Les statuts d’une société peuvent contenir une clause, dite de « préemption », prévoyant qu’en cas de cession d’actions ou de parts sociales par un associé, les autres associés (ou certains d’entre eux seulement) pourront les acquérir en priorité ou en lieu et place de l’acquéreur pressenti. Une telle clause entrave donc la liberté des associés puisqu’elle les empêche de céder leurs actions ou parts sociales à la personne de leur choix. En revanche, elle leur offre la faculté – tout au moins à ceux qui sont bénéficiaires du droit de préemption instauré par la clause – d’augmenter leur participation dans la société en leur permettant de se porter acquéreurs des parts ou actions que l’un d’eux projette de céder. Et par la même occasion, de garder le contrôle sur la répartition du capital en s’opposant à l’entrée d’un nouvel associé dans la société.
Le champ d’application de la clause
En présence d’une clause de préemption, l’associé qui souhaite vendre ses parts sociales ou ses actions doit donc d’abord les proposer aux autres associés (ceux visés par la clause). Ce n’est que si ces derniers ne souhaitent pas les acheter qu’il recouvre la liberté de les céder à un autre acquéreur. Un autre schéma est possible. Il consiste à ce que le contrat de cession des parts sociales ou des actions, une fois conclu avec l’acquéreur choisi par l’associé cédant, soit porté à la connaissance des autres associés (toujours ceux visés par la clause) qui sont alors en droit de se substituer à cet acquéreur.

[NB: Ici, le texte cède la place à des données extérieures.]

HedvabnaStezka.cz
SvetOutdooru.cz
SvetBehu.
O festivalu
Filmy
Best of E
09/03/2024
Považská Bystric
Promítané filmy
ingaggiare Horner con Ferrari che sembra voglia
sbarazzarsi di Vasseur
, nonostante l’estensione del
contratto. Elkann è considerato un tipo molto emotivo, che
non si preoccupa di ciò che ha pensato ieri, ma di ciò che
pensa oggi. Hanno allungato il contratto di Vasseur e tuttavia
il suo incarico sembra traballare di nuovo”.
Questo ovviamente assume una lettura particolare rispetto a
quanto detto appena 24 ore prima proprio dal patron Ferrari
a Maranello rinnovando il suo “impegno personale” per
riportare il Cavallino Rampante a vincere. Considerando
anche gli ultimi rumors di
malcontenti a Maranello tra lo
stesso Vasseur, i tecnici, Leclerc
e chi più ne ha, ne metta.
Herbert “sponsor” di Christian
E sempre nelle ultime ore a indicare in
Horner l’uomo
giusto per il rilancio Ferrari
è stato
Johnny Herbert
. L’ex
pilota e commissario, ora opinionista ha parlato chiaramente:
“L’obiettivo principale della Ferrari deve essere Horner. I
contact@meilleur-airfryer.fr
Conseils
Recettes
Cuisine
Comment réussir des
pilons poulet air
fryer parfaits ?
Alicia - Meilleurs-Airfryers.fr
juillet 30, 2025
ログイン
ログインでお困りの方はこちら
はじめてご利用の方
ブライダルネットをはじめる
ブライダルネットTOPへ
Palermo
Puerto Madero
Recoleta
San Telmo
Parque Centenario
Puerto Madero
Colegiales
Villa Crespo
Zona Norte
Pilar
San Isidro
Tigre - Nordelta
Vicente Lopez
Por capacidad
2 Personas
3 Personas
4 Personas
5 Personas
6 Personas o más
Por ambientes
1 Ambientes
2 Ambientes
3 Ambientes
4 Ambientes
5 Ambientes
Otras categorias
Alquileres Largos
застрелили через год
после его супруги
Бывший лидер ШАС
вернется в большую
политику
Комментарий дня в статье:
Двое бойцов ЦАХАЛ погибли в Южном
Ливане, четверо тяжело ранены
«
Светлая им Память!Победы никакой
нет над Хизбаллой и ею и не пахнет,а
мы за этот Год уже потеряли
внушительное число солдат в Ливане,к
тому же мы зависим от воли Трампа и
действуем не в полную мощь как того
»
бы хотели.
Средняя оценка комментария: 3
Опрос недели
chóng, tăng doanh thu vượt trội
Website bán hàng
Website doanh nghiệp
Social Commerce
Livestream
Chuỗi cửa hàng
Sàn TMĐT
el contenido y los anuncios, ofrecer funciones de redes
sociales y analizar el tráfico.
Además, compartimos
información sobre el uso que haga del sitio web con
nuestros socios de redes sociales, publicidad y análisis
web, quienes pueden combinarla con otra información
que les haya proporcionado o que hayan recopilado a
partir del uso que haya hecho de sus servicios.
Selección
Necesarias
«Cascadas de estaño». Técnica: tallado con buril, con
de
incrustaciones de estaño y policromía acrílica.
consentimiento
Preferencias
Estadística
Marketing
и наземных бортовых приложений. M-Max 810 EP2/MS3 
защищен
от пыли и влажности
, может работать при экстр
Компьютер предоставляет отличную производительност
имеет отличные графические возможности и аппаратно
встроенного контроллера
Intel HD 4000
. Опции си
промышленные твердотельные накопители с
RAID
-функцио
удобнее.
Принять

En fait, tout dépend de ce qui est prévu par la clause. Et les possibilités sont vastes, tout autant que l’imagination de associés. D’abord, s’agissant des bénéficiaires du droit de préemption, la clause peut le réserver à une catégorie d’associés déterminés ou bien à un ou plusieurs associés déterminés. Elle peut également définir un ordre dans lequel ce droit pourra être exercé. Ensuite, quant aux opérations concernées, il peut s’agir bien entendu des cessions de parts ou d’actions à titre onéreux, mais aussi des donations, des apports en société, des mouvements opérés dans le cadre d’une fusion de la société, etc. Enfin, les modalités dans lesquelles le droit de préemption sera exercé doivent être précisées : information des associés du projet de cession, délai pour acquérir les parts, mode de détermination du prix…

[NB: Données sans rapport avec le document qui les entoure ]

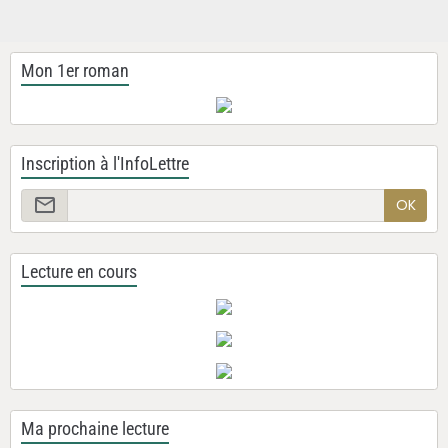
Mon 1er roman
Inscription à l'InfoLettre
OK
Lecture en cours
Ma prochaine lecture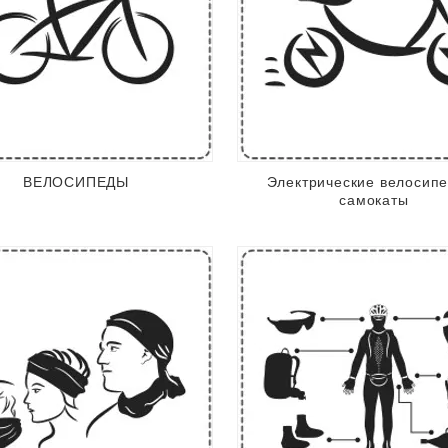
ВЕЛОСИПЕДЫ
Электрические велосип
самокаты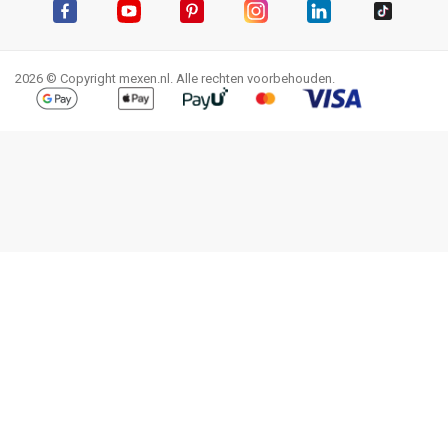
Facebook
YouTube
Pinterest
Instagram
LinkedIn
TikTok
2026 © Copyright mexen.nl. Alle rechten voorbehouden.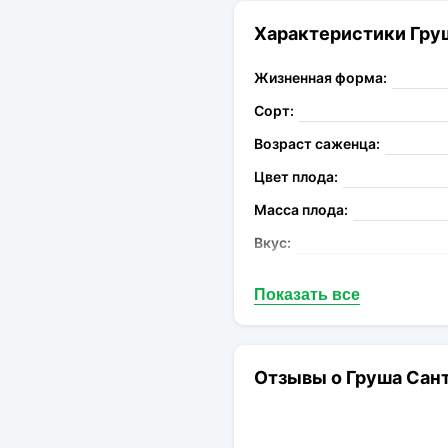
Характеристики Груш
Жизненная форма:
Сорт:
Возраст саженца:
Цвет плода:
Масса плода:
Вкус:
Запах:
Показать все
Опыление:
Период цветения:
Род:
Отзывы о Груша Сант
Конечная размер:
Расстояние посадки: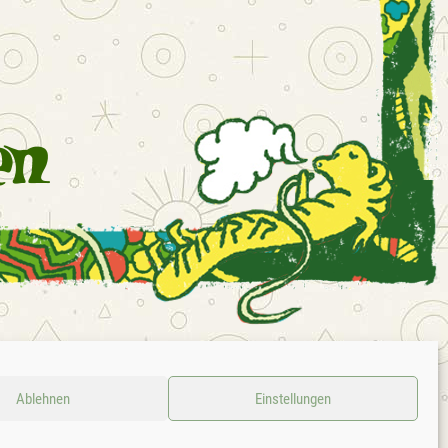
LOUD
KONTAKT
IMPRESSUM
DATENSCHUTZ
AGB
Ablehnen
Einstellungen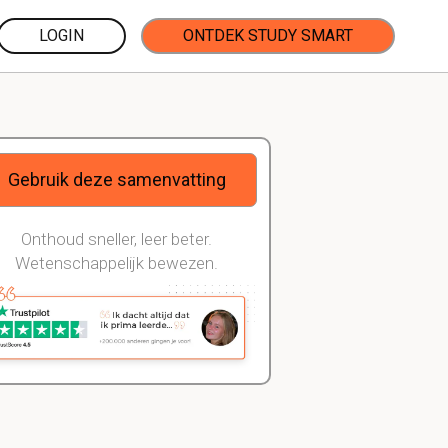
LOGIN
ONTDEK STUDY SMART
Gebruik deze samenvatting
Onthoud sneller, leer beter.
Wetenschappelijk bewezen.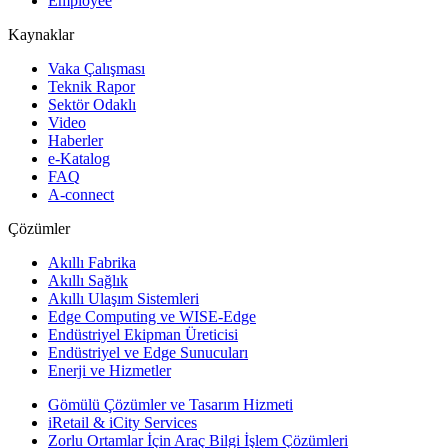
Employee
Kaynaklar
Vaka Çalışması
Teknik Rapor
Sektör Odaklı
Video
Haberler
e-Katalog
FAQ
A-connect
Çözümler
Akıllı Fabrika
Akıllı Sağlık
Akıllı Ulaşım Sistemleri
Edge Computing ve WISE-Edge
Endüstriyel Ekipman Üreticisi
Endüstriyel ve Edge Sunucuları
Enerji ve Hizmetler
Gömülü Çözümler ve Tasarım Hizmeti
iRetail & iCity Services
Zorlu Ortamlar İçin Araç Bilgi İşlem Çözümleri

Les (faibles) sanctions de la violation de la clause
On mesure bien les intérêts que peuvent trouver les associés à une clause de préemption. Tout irait donc « pour le mieux dans le meilleur des mondes » si les sanctions encourues en cas de violation de cette clause étaient à l’aune des objectifs recherchés par les associés. Or force est de constater qu’il n’en est rien. Car une cession de parts sociales, réalisée par un associé sans que les autres aient été mis en mesure de les acquérir en dépit d’une clause de préemption stipulée dans les statuts, n’est pas nulle ! C’est ce que la Cour de cassation a jugé dans une décision, qui n’est à l’évidence pas passée inaperçue des praticiens, rendue en mars dernier à propos d’une cession de parts sociales d’une SARL. Du coup, la question de l’utilité de la clause de préemption se pose légitimement. A quoi bon se ménager le droit d’acquérir en priorité des parts sociales si ce droit peut être bafoué en toute impunité ou presque ? Certes, en pareille hypothèse, les associés sont vraisemblablement en droit d’obtenir des dommages-intérêts. Mais il s’agit là d’une bien maigre consolation…
Tout n’est cependant pas perdu pour les associés qui pourront obtenir en justice la nullité de la cession s’ils parviennent à démontrer l’existence d’une collusion frauduleuse entre l’associé cédant et l’acquéreur des parts sociales ou des actions. Mieux, la nullité serait à coup sûr prononcée dans une société par actions simplifiée car dans ce cas – c’est la loi qui le dit – une cession effectuée en violation d’une clause statutaire est nulle.